[Data under study]
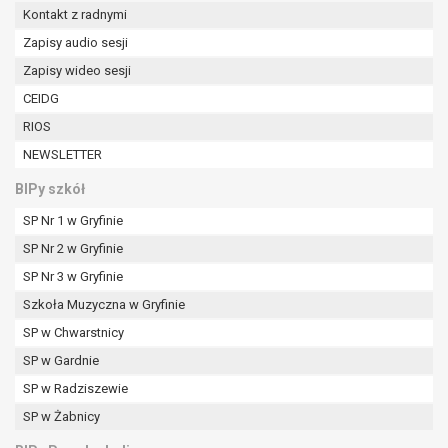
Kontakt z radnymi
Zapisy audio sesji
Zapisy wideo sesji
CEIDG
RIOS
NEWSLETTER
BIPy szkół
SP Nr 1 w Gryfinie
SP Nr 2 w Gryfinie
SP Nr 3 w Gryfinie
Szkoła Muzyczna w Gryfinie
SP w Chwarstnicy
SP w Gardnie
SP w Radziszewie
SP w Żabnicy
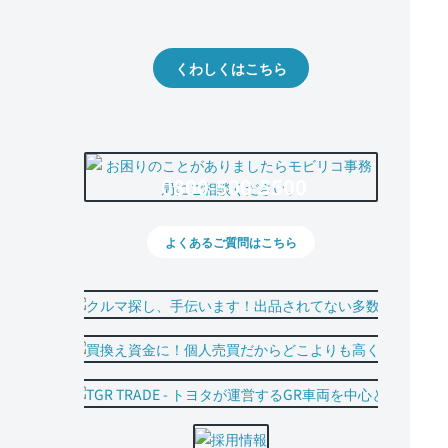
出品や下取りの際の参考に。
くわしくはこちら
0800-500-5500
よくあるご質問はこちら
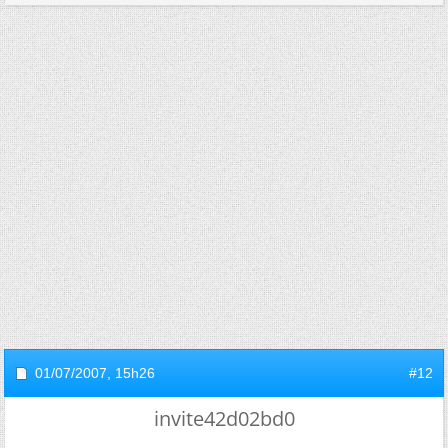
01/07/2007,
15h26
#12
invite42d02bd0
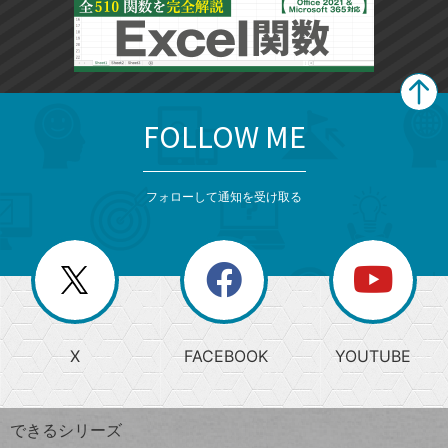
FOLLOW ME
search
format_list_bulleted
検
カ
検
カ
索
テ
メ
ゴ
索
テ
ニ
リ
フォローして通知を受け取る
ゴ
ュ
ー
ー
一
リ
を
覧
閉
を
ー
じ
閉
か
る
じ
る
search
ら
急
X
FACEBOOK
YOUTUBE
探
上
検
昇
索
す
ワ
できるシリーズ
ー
[/Data under study]
[Data under study]
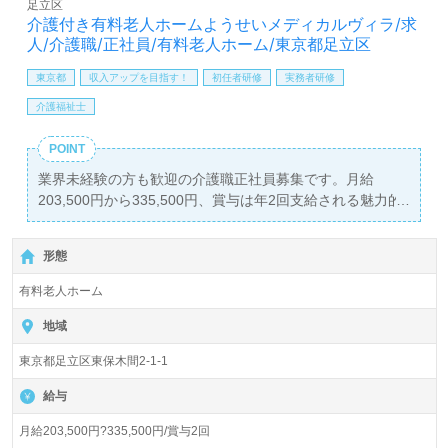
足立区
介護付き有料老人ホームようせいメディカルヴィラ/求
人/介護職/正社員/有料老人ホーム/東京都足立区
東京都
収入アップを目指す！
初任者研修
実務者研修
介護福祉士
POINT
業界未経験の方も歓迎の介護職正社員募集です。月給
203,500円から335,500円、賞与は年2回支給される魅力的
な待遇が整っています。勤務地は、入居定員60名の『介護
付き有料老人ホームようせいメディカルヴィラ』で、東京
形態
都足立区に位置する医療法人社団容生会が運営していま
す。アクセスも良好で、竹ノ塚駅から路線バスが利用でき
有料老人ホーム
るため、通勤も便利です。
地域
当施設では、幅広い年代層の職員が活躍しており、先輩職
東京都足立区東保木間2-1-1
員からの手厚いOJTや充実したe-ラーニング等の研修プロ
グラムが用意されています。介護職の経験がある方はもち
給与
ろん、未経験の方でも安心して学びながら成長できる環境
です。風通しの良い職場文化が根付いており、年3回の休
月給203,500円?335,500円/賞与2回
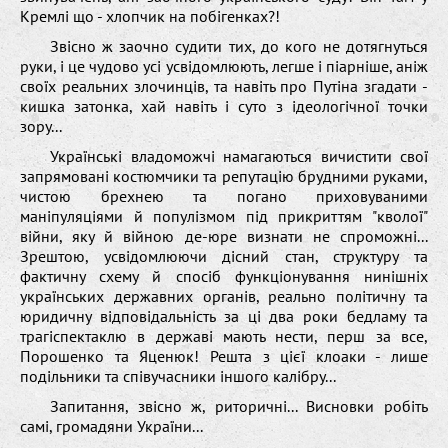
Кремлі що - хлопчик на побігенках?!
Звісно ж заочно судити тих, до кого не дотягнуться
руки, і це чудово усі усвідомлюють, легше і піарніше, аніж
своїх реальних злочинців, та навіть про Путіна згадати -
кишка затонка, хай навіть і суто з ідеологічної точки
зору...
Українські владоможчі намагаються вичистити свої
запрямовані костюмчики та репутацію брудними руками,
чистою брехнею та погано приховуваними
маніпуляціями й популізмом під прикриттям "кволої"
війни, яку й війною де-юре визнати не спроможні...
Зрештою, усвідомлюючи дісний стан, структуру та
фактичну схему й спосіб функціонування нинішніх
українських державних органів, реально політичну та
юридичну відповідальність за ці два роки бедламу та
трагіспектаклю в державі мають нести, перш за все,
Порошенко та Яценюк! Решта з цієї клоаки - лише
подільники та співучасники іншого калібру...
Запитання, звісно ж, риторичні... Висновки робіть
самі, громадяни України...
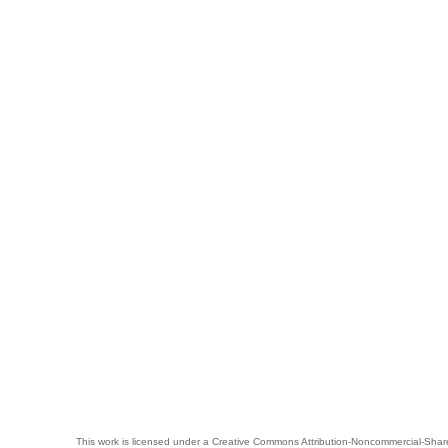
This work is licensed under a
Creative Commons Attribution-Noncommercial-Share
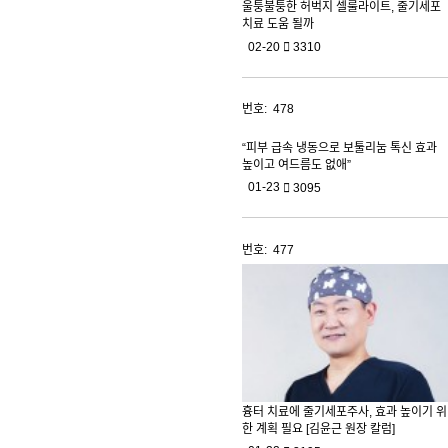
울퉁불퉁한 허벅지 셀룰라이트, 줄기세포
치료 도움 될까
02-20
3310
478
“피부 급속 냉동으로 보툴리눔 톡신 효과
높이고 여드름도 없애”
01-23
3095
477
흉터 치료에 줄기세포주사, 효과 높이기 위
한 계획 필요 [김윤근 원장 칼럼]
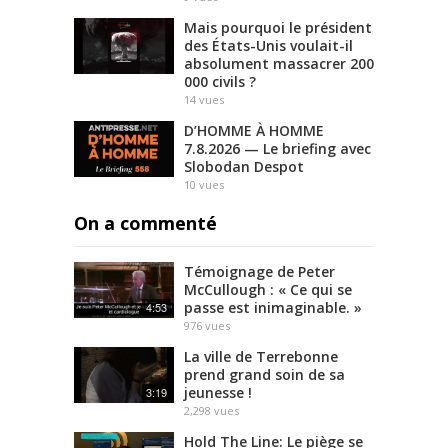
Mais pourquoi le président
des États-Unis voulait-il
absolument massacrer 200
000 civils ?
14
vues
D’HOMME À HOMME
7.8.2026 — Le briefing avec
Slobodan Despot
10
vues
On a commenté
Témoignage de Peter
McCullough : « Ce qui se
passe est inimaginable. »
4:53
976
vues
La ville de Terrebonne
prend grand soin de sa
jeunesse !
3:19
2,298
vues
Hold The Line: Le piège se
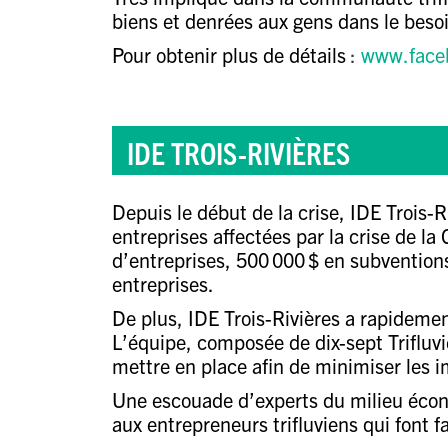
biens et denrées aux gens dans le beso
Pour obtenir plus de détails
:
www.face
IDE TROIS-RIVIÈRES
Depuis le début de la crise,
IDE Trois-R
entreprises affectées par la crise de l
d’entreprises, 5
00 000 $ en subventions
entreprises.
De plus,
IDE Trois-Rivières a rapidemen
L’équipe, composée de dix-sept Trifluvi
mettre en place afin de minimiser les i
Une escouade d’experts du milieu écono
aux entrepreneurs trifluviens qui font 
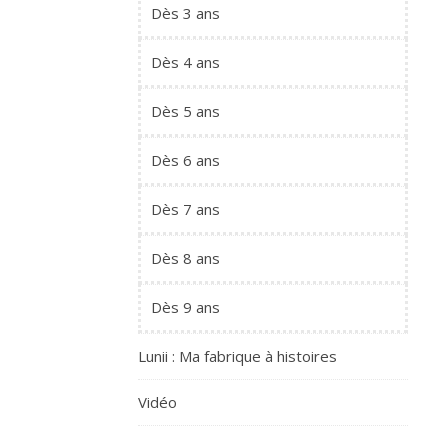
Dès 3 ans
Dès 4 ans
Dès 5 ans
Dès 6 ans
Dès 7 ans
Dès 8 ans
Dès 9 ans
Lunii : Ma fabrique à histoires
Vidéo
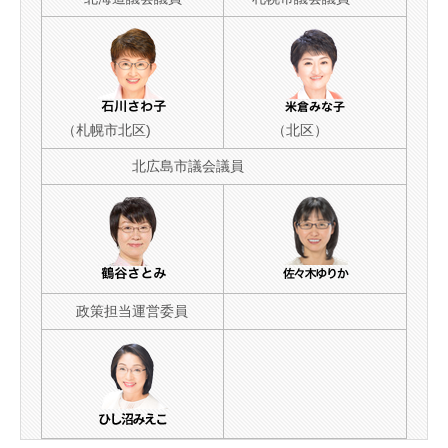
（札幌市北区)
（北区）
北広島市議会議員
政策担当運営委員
[/Data under study]
[Data under study]
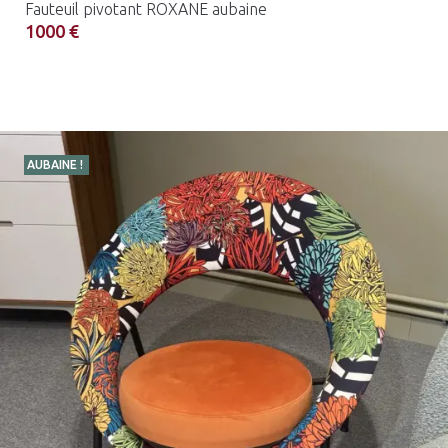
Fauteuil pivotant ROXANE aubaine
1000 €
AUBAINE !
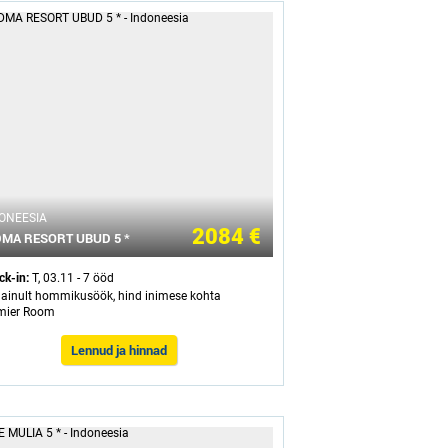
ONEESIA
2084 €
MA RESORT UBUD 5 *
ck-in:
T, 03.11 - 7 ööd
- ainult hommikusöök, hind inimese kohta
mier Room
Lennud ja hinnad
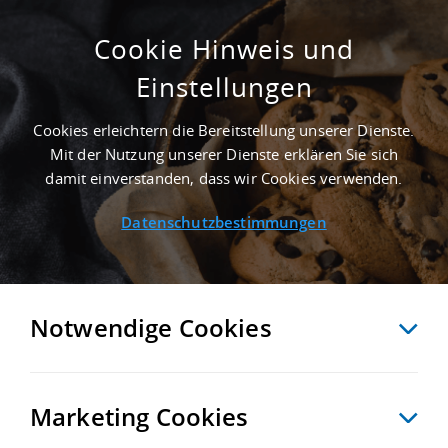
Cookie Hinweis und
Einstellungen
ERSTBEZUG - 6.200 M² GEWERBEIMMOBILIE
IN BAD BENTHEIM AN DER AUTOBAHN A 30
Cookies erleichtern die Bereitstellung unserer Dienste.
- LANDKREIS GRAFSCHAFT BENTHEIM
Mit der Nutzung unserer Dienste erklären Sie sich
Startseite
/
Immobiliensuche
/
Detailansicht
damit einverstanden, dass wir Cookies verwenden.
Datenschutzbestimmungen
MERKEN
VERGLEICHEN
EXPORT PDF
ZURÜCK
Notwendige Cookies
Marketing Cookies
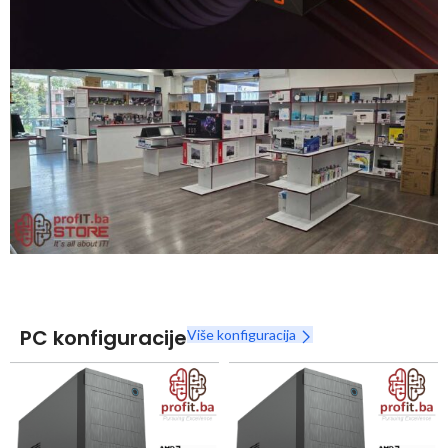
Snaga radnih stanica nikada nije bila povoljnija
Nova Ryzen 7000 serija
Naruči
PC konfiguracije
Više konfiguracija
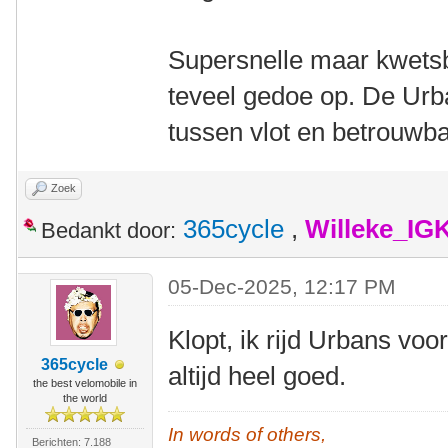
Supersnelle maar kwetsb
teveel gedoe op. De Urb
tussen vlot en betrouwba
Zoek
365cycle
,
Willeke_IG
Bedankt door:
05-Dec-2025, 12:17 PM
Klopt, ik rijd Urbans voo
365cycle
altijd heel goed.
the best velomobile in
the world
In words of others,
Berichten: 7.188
[/Data under study]
— Your assignment —
Everything from the line with "Immobiliensuche" down to the line with "Berichten: 7.188" in the data above should be copied exactly, with both end lines kept and the pictures left out.

— Expected answer —
Immobiliensuche
/
Detailansicht
damit einverstanden, dass wir Cookies verwenden.
Datenschutzbestimmungen
MERKEN
VERGLEICHEN
EXPORT PDF
ZURÜCK
Notwendige Cookies
Marketing Cookies
Snaga radnih stanica nikada nije bila povoljnija
Nova Ryzen 7000 serija
Naruči
PC konfiguracije
Više konfiguracija
Supersnelle maar kwetsb
teveel gedoe op. De Urb
tussen vlot en betrouwba
Zoek
365cycle
,
Willeke_IG
Bedankt door:
05-Dec-2025, 12:17 PM
Klopt, ik rijd Urbans voo
365cycle
altijd heel goed.
the best velomobile in
the world
In words of others,
Berichten: 7.188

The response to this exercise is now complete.